[Page-level text extractions]

=== Section Start ===

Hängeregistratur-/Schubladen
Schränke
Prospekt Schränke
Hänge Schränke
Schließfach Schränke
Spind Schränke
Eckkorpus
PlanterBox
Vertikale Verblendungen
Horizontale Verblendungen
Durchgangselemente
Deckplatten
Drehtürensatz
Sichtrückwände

=== Section End ===

_YOUR OBJECTIVE:_ Report how many lines of the entries above contain "Verblendungen", and give no other output.

_WORKED SOLUTION:_ 2